Llegué a Granada a las nueve de la noche, con un plano muy cutre que ni siquiera había mirado antes. Dejé al inglés en la puerta de la antigua prisión. Perdido, cansado y con mi brazo quemado pregunté en una calle (luego supe que era la Puerta Elvira) por el barrio del Albaicín, donde vivían mis amigos.

Yo, acostumbrado a vivir en una ciudad moderna como era el Ferrol del 78, con una gran industria y muy cosmopolita, me metí de noche con mi Diane 6 por los callejones del Albaicín. Me pareció estar en otro mundo. Llegué a la plaza Aliatar y me encontré a un montón de gitanos pasando el calor en la calle.
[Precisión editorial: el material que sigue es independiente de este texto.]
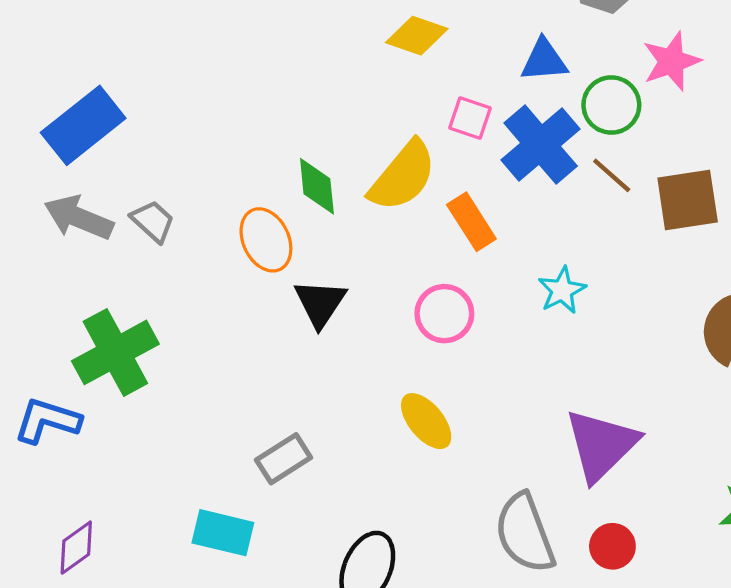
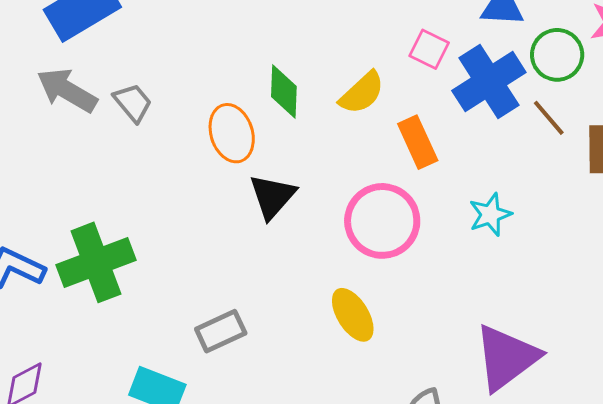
yellow semicircle: (403, 176) -> (362, 93), size x0.7
pink circle: (444, 314) -> (382, 221), size x1.4
green cross: (115, 352) -> (96, 262), moved

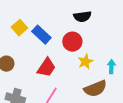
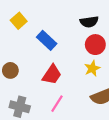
yellow square: (19, 28) -> (19, 21), moved
red circle: (72, 42) -> (95, 45), moved

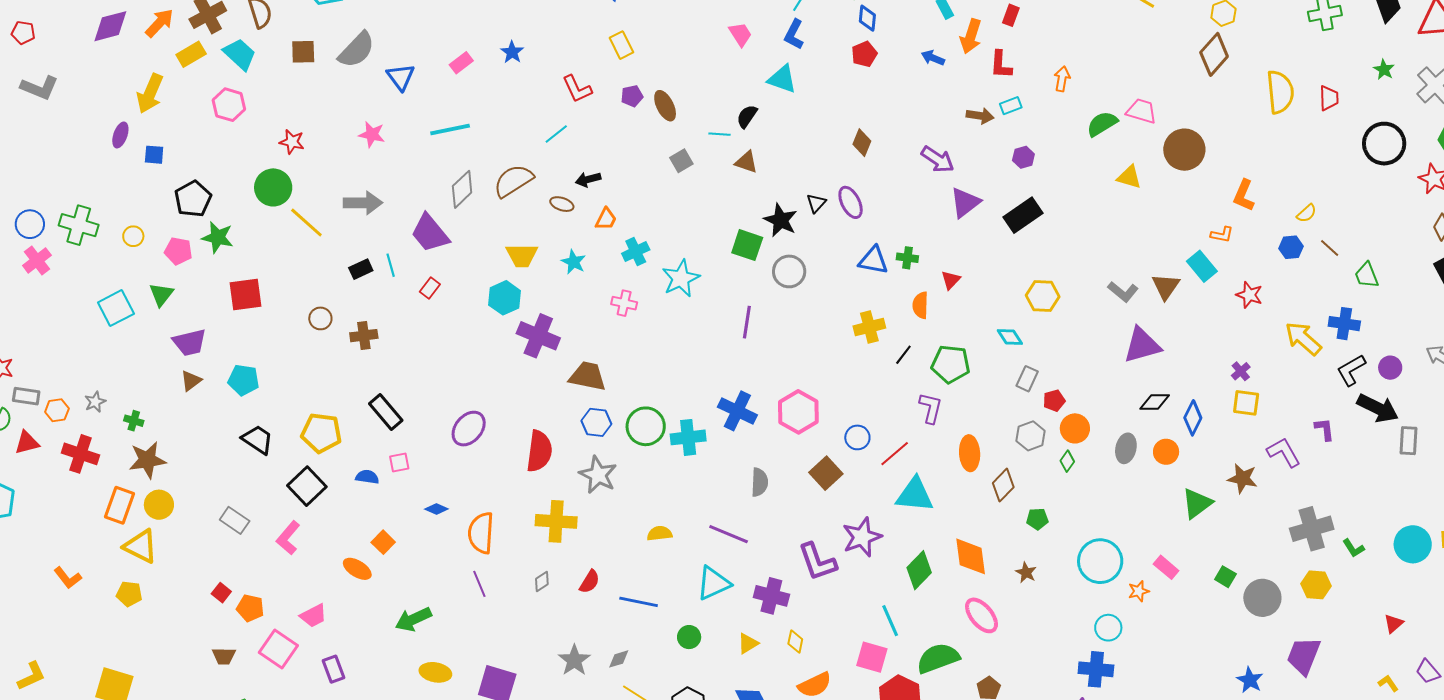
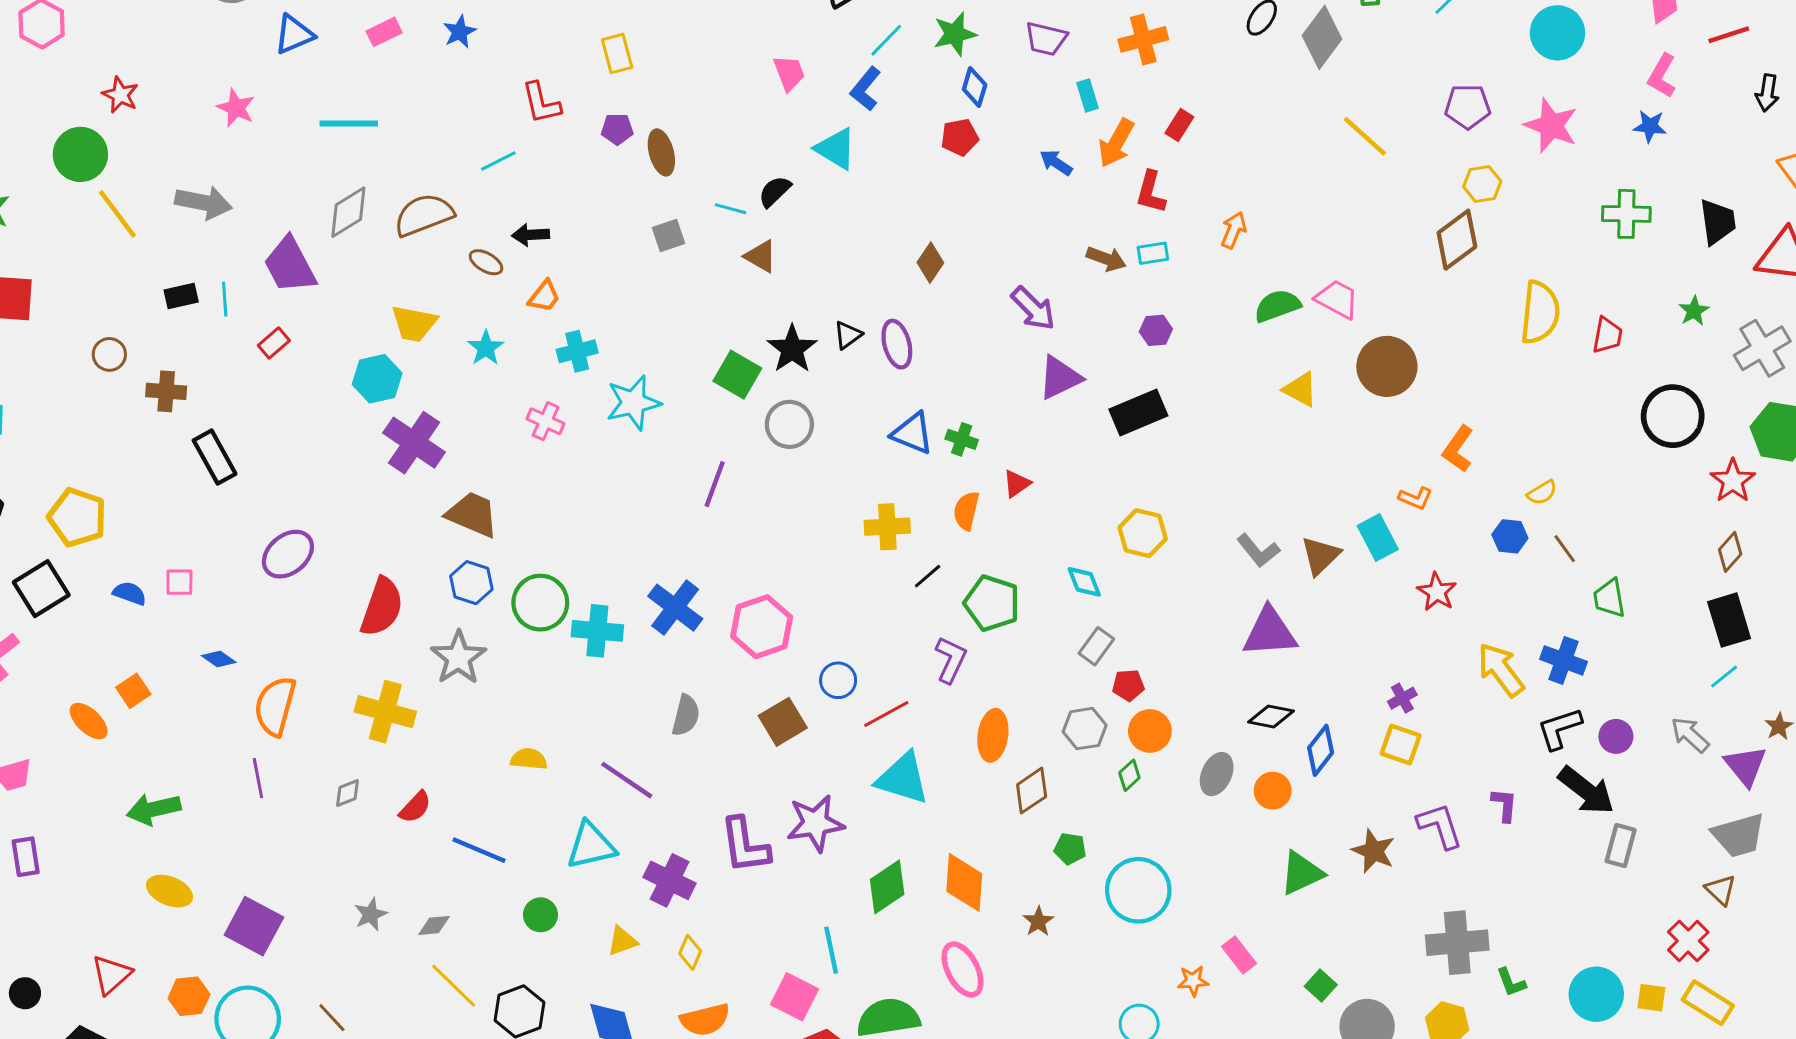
blue triangle: (401, 77) -> (294, 34), turned 32
black rectangle: (386, 412) -> (215, 457), moved
cyan circle: (1100, 561) -> (1138, 890), moved
gray star: (574, 660) -> (371, 914), size x0.7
Planté mi Diane 6 en medio de la plaza. Un poco asustado me acerqué a una mujer y le pregunté por la calle San Luis.

“¡Niño!, lleva a este hombre a la calle San Luis”, gritó la gitana. Un crío de ocho años me guió por aquellas calles en lo que me pareció un laberinto. Acojonado, tratando de ver por dónde íbamos, me dejó ante una puerta. Llamé, pero me dijeron que allí no vivía a quien yo buscaba. Desolado porque no tenía otro contacto, en aquella época no existían los móviles y no todas las casas tenían teléfono, insistí con la dirección y la mujer cayó en la cuenta. Había otra calle con el mismo nombre, era la calle San Luis abajo. Allí encontré por fin a mis amigos.

Con ellos volví a la plaza en busca de mi coche y me lo encontré abierto. Con las prisas por llegar a la casa de mis amigos me lo había dejado con las ventanillas abiertas, pues tampoco había aire acondicionado. Eran otros tiempos y ni siquiera lo tocaron.

Fue el principio de un mes maravilloso. Me pasé todo el mes de septiembre visitando lugares de Granada y su provincia. Con una tortilla de patatas y una sandía enorme fuimos a pasar el día entero a la Alhambra, donde comimos con un calor terrible bajo unos árboles junto al Palacio de Carlos V. Me quedé impresionado no sólo con este monumento, también con el ambiente del Albaicín.

Mis amigos me llevaron a un festival de flamenco en el Paseo de los Tristes. Quedé prendado con la actuación de un cantaor que aquí era muy famoso, pero que no había oído en mi vida: Enrique Morente. Los cánticos de libertad de Morente, la Alhambra al fondo y un ambiente puro albaicinero... a raíz de aquello me empezó a gustar el flamenco.

Visitamos todos los palacios de la ciudad, incluso saltamos la tapia de una casa árabe abandonada que había junto al Palacio de Congresos y que tenía ovejas dentro. Aunque la Granada del 78 no se podía comparar con Ferrol, ya entonces me sorprendió su ambiente universitario. La cantidad de estudiantes que había en las calles me recordaba a Santiago de Compostela, pero con un movimiento cultural mayor. Exposiciones, festivales de música o ferias como la de Armilla, donde fue la primera vez que vi unas casetas. Hicimos incluso una ruta por la Alpujarra y vi cosechas de coles y patatas parecidas a las gallegas. Fue cuando supe que esta zona había sido repoblada por gallegos.

Fui a Lanjarón, Trevélez, Almuñécar, Salobreña y Algarinejo, a la boda de mi amigo. Allí quedé alucinado con la costumbre de regalar a los novios, porque en Galicia los regalos se dan antes de que se casen. Cuando estábamos comiendo en la celebración y vi que, de repente, todo el mundo se ponía en una cola ante de los novios con un sobre, me dije ¿esto qué es? “Es la costumbre en Andalucía”, me respondieron.

Tardé diez años en conseguir que me destinaran a Granada, porque es una ciudad muy solicitada, pero al final lo conseguí. Ya llevo 21 años viviendo aquí.